Op grond van het volgende komt de aanvrager, mits bij de aanvraag aangetoond, voor een spoedafhandeling in aanmerking:
1.
indien de aanvraag betrekking heeft op een Europese aanbestedingenprocedure
2.
indien de aanvraag betrekking heeft op activiteiten van de rechtspersoon in het buitenland.
Aan een spoedafhandeling zijn geen extra kosten verbonden.
Paragraaf 5.4. Wijzigingen van gegevens in de aanvraagformulieren VOG-RP
In de procedures bij het afgeven van een VOG-RP kunnen reeds verstrekte gegevens wijzigen. Wanneer de gewijzigde gegevens betrekking hebben op het doel van de aanvraag bestaat er geen mogelijkheid om de gegevens te wijzigen voordat de aanvraag is afgehandeld. Hiervan is in ieder geval sprake wanneer de wijziging betrekking heeft op:
1)
de natuurlijke personen en/of rechtspersonen die als bestuurder, vennoot, maat, beheerder en/ of vertegenwoordiger bij de rechtspersoon betrokken zijn
2)
de GBA gegevens van de natuurlijke personen die bij de rechtspersoon betrokken zijn.
In de bovenstaande gevallen dient er een nieuwe aanvraag te worden ingediend.

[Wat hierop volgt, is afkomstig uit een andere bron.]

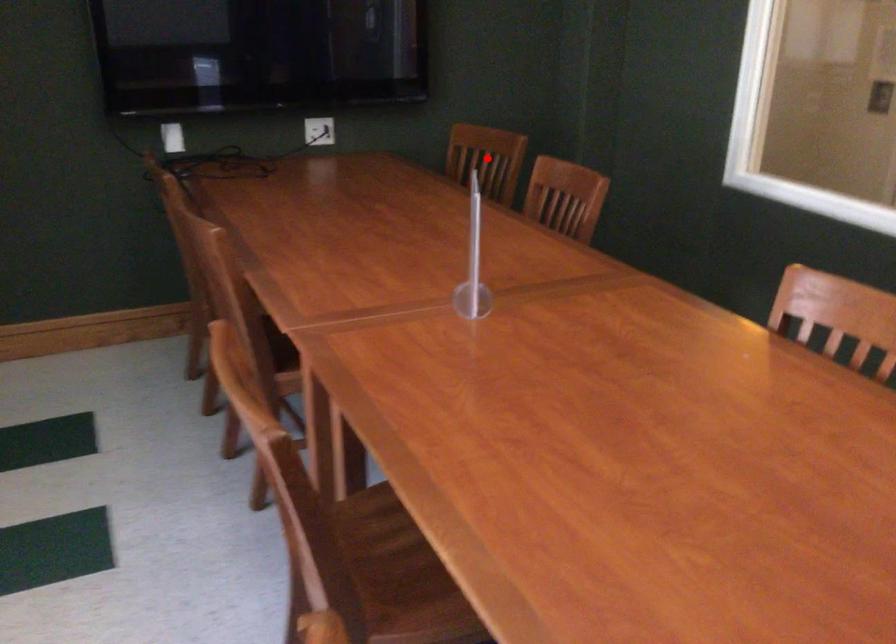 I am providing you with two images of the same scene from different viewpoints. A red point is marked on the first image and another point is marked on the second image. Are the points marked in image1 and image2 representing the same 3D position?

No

Voor iedere nieuwe aanvraag dienen opnieuw leges te worden betaald. Er vindt geen resititutie plaats van reeds betaalde leges.
Het is niet nodig een nieuwe aanvraag in te dienen wanneer de wijziging betrekking heeft op mutaties in het postadres of het telefoonnummer dat op het aanvraagformulier staat vermeld. Dit zijn ondergeschikte gegevens voor de beoordeling van de aanvraag.
Paragraaf 5.5. Geldigheidsduur van de afgegeven VOG-RP
Aan de VOG-RP is geen geldigheidsduur verbonden. De VOG-RP is gekoppeld aan een specifiek doel (
artikel 28 Wjg). Wanneer een VOG-RP afgegeven wordt staat op de beschikking vermeld op welk doel de VOG-RP betrekking heeft en welke personen zijn gescreend.
De organisatie/instelling, die een VOG RP verlangt, dient zelf te beoordelen of het nodig is dat voor een rechtspersoon periodiek een nieuwe VOG-RP moet overleggen.